▶ **DATA SECTION**
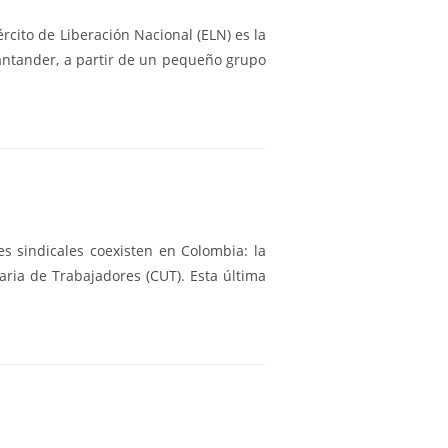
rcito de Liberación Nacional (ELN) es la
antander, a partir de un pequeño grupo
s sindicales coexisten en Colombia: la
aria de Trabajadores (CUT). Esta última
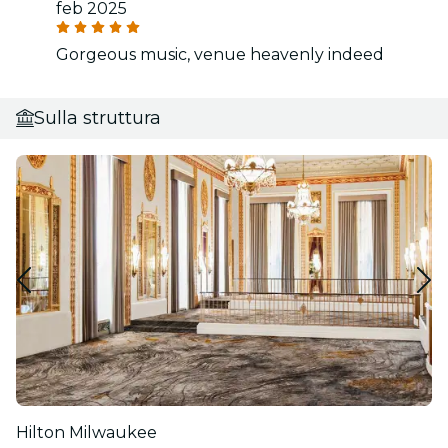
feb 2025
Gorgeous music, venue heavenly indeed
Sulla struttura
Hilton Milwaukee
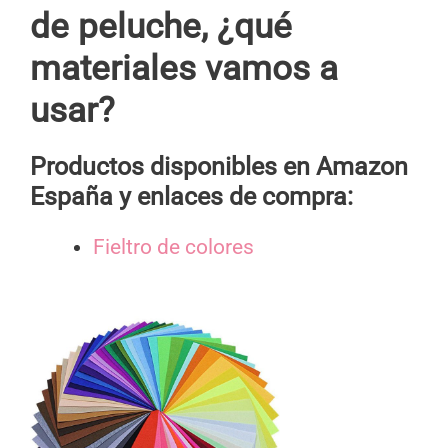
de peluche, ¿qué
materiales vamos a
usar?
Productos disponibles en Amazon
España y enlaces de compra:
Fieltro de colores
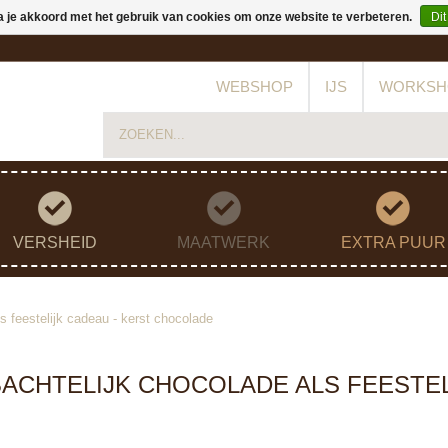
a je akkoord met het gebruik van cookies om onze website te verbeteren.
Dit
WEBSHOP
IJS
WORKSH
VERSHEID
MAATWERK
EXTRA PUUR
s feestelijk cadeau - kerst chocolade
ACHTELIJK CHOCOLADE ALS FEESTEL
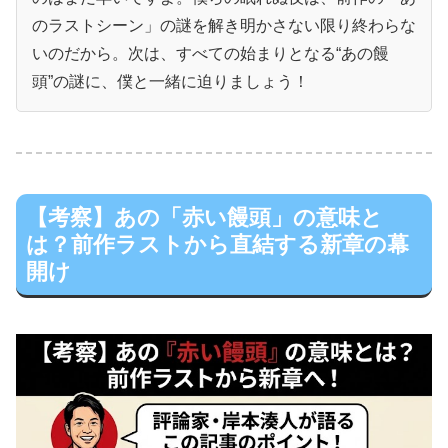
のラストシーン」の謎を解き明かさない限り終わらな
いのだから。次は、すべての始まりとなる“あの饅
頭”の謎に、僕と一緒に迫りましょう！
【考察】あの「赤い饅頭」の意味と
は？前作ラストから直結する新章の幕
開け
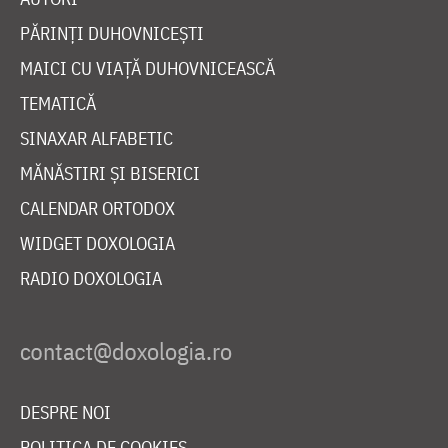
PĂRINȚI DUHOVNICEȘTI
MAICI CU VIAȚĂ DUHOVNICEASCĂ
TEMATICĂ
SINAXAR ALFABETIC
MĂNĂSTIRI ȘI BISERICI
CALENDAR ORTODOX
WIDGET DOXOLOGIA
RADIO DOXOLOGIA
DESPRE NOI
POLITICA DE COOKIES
==
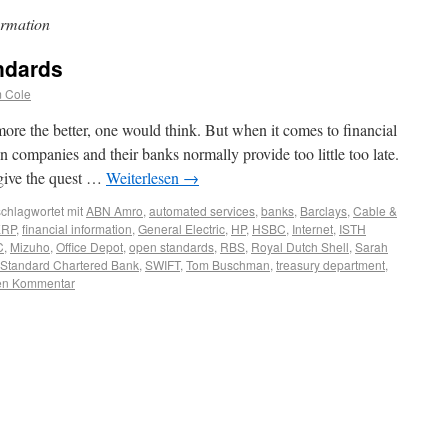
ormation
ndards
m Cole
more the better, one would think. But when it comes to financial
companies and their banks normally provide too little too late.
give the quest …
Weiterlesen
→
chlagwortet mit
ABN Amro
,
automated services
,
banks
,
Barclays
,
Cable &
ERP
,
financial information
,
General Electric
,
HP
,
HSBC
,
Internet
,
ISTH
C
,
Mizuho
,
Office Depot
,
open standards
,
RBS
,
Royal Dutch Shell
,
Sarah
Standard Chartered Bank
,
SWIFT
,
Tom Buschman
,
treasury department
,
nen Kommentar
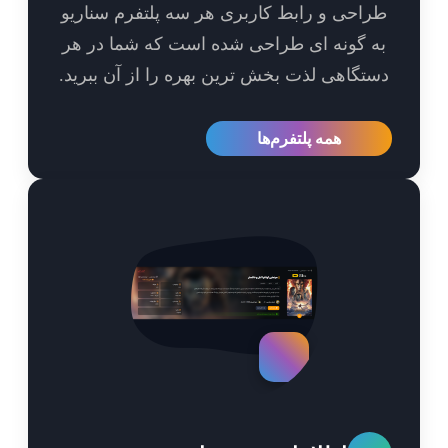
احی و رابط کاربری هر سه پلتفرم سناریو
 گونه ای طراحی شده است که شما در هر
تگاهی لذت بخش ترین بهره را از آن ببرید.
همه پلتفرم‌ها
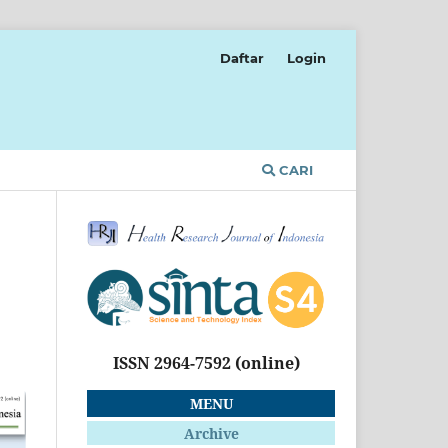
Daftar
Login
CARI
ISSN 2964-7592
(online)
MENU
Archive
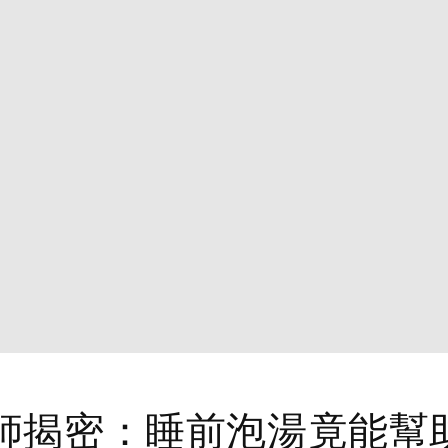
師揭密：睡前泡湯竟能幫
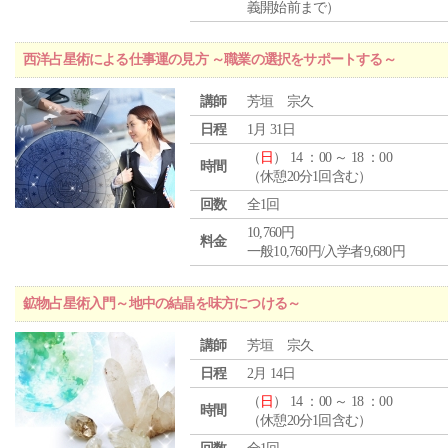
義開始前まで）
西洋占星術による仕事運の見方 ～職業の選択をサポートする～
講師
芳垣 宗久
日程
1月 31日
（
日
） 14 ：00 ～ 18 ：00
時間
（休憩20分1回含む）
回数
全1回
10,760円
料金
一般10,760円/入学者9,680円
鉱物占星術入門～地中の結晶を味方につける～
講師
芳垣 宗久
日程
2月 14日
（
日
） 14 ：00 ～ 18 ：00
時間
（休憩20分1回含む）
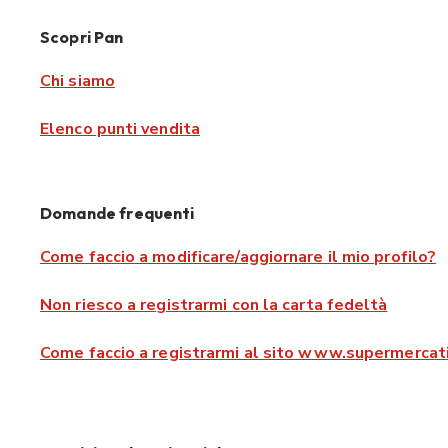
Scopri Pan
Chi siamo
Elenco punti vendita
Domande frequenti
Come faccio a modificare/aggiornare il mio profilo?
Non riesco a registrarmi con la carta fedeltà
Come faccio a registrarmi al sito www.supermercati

▶ **WHAT THIS TASK INVOLVES**
In the records above, everything from the line with "rcito de Liberación Nacional (ELN) es la" down to the line with "のラストシーン」の謎を解き明かさない限り終わらな" is to be set down exactly, both ends included, with no pictures and no other lines.

▶ **SOLUTION FOR THIS TASK**
rcito de Liberación Nacional (ELN) es la
antander, a partir de un pequeño grupo
s sindicales coexisten en Colombia: la
aria de Trabajadores (CUT). Esta última
feb 2025
Gorgeous music, venue heavenly indeed
Sulla struttura
Hilton Milwaukee
de peluche, ¿qué
materiales vamos a
usar?
Productos disponibles en Amazon
España y enlaces de compra:
Fieltro de colores
a je akkoord met het gebruik van cookies om onze website te verbeteren.
Dit
WEBSHOP
IJS
WORKSH
VERSHEID
MAATWERK
EXTRA PUUR
s feestelijk cadeau - kerst chocolade
ACHTELIJK CHOCOLADE ALS FEESTEL
のラストシーン」の謎を解き明かさない限り終わらな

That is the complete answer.